Your goal |
A verbatim copy is needed of the lines below from the one containing "Travel Buggy" up to and including the one containing "automation, data, and games ensures you touch", excluding pictures.

Input records |
*****
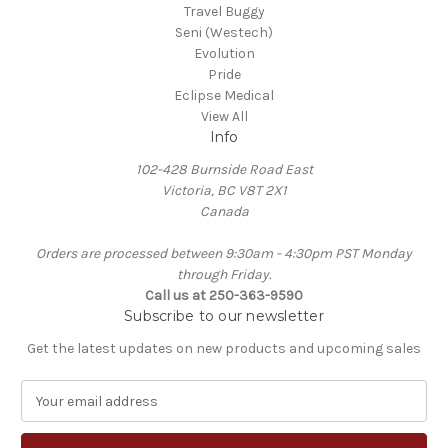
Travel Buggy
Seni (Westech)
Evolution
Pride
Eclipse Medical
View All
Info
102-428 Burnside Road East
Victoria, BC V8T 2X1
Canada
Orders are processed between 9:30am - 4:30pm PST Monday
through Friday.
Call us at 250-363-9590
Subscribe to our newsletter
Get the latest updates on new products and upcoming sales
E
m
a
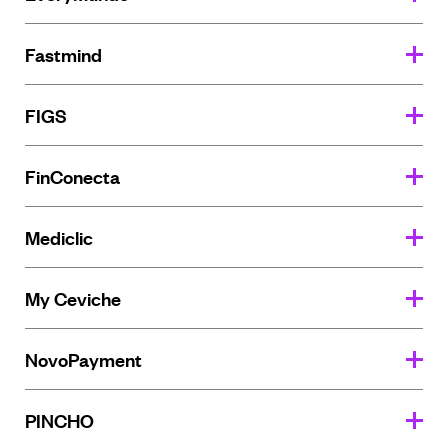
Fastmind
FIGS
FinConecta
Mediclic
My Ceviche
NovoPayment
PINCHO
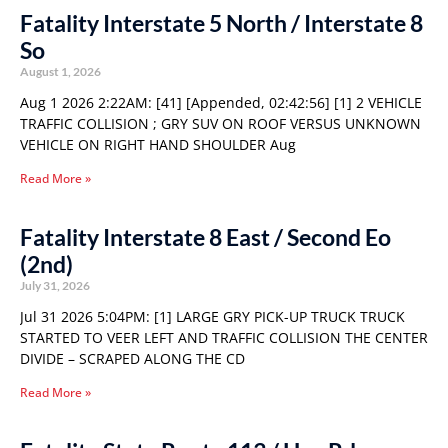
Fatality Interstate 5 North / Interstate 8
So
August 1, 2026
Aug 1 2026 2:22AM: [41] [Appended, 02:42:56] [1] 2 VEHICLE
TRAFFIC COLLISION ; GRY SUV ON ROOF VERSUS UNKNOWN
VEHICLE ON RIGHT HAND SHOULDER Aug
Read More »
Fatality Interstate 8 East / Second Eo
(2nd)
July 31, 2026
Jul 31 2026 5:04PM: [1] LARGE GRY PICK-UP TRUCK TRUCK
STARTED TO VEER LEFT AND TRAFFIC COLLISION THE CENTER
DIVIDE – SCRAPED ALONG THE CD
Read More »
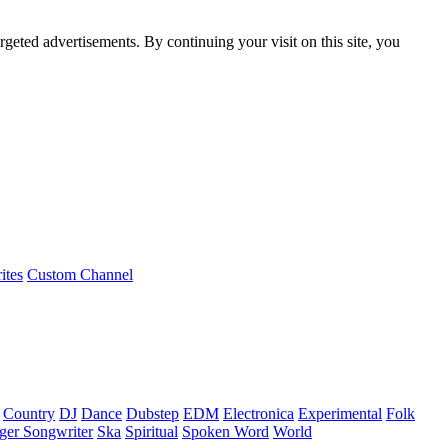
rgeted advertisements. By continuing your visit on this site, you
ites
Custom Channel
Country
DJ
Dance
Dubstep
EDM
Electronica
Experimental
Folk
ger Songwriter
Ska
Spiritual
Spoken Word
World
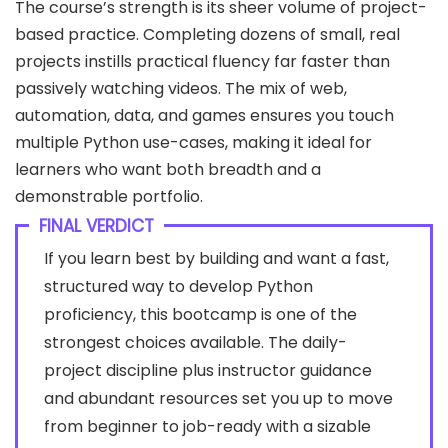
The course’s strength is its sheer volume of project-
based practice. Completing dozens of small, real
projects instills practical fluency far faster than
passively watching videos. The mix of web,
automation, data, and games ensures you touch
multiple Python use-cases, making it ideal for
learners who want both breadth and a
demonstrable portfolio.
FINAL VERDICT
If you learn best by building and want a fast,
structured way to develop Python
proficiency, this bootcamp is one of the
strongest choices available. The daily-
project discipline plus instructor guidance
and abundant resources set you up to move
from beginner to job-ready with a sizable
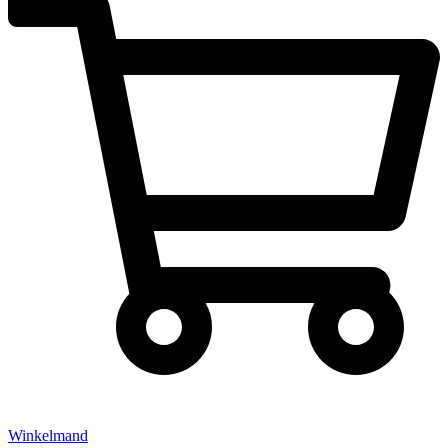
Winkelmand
*****
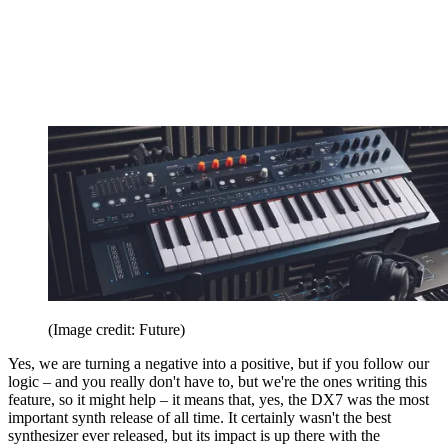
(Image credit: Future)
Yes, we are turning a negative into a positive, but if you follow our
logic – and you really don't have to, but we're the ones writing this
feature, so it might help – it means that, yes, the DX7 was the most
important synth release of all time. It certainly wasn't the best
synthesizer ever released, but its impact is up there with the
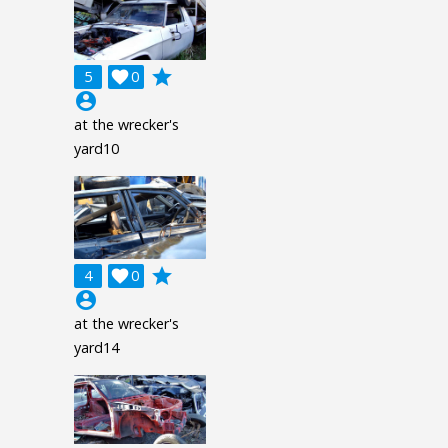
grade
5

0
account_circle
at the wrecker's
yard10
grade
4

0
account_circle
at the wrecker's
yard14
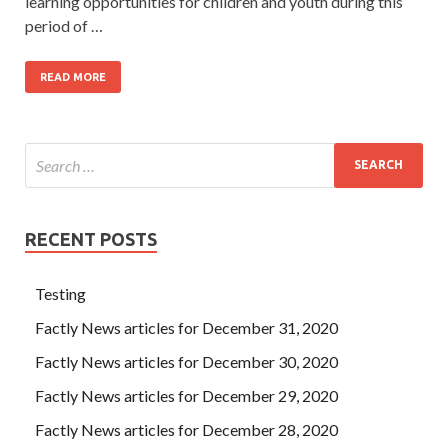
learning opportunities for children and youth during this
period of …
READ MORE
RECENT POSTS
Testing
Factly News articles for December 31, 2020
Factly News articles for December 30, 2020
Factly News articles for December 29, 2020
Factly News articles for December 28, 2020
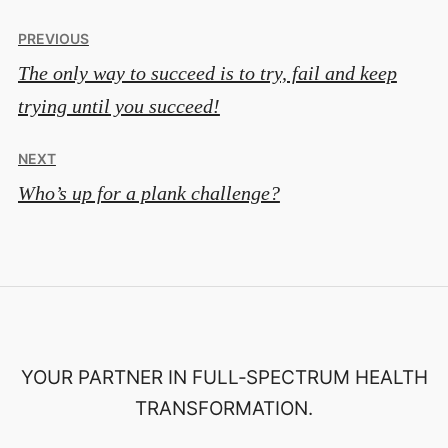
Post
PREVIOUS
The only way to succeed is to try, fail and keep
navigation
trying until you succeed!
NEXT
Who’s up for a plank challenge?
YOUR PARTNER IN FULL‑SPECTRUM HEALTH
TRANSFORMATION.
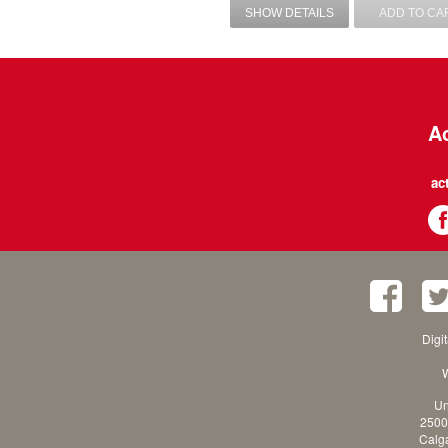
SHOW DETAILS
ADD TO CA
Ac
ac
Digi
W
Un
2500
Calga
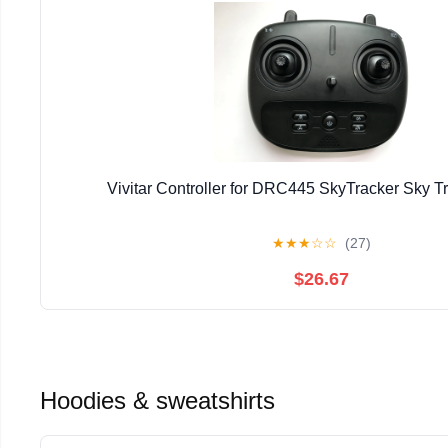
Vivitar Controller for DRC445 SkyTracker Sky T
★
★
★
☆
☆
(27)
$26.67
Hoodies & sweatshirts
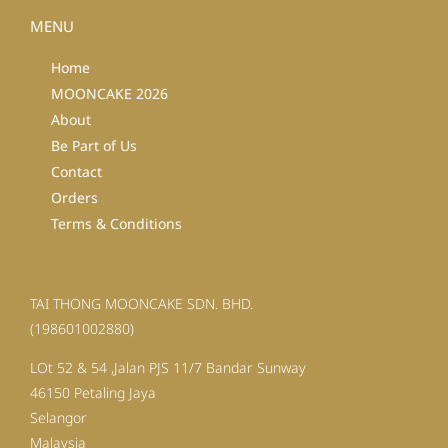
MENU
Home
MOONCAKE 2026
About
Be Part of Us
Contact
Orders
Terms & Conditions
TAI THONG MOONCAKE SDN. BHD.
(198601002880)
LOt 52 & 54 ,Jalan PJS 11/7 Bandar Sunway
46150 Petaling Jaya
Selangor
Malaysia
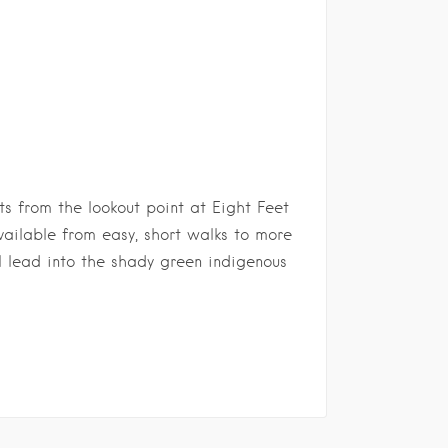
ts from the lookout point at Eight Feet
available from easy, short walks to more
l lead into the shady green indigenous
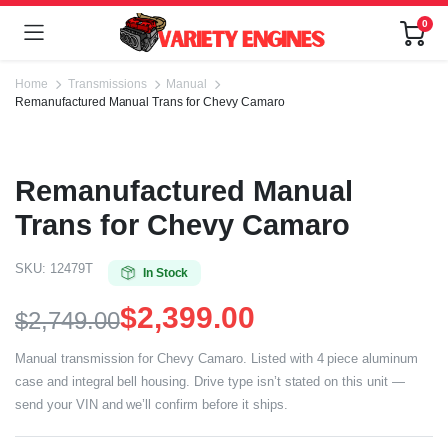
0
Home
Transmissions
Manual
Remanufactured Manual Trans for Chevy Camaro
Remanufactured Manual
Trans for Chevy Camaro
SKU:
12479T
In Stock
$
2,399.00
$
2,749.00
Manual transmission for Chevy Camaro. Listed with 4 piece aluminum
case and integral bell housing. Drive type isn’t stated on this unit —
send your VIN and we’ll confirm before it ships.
*****
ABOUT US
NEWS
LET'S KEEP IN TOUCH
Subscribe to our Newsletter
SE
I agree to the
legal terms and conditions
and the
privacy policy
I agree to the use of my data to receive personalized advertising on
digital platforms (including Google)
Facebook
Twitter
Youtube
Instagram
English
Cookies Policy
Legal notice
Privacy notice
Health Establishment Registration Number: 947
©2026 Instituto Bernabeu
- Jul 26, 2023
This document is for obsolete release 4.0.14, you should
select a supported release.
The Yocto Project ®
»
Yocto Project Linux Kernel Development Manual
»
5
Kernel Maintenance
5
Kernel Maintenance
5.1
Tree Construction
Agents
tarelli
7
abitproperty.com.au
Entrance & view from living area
*****
Exercise output |
Travel Buggy
Seni (Westech)
Evolution
Pride
Eclipse Medical
View All
Info
102-428 Burnside Road East
Victoria, BC V8T 2X1
Canada
Orders are processed between 9:30am - 4:30pm PST Monday
through Friday.
Call us at 250-363-9590
Subscribe to our newsletter
Get the latest updates on new products and upcoming sales
E
m
a
Fastmind
FIGS
FinConecta
Mediclic
My Ceviche
NovoPayment
PINCHO
Fatality Interstate 5 North / Interstate 8
So
August 1, 2026
Aug 1 2026 2:22AM: [41] [Appended, 02:42:56] [1] 2 VEHICLE
TRAFFIC COLLISION ; GRY SUV ON ROOF VERSUS UNKNOWN
VEHICLE ON RIGHT HAND SHOULDER Aug
Read More »
Fatality Interstate 8 East / Second Eo
(2nd)
July 31, 2026
Jul 31 2026 5:04PM: [1] LARGE GRY PICK-UP TRUCK TRUCK
STARTED TO VEER LEFT AND TRAFFIC COLLISION THE CENTER
DIVIDE – SCRAPED ALONG THE CD
Read More »
rgeted advertisements. By continuing your visit on this site, you
ites
Custom Channel
Country
DJ
Dance
Dubstep
EDM
Electronica
Experimental
Folk
ger Songwriter
Ska
Spiritual
Spoken Word
World
The course’s strength is its sheer volume of project-
based practice. Completing dozens of small, real
projects instills practical fluency far faster than
passively watching videos. The mix of web,
automation, data, and games ensures you touch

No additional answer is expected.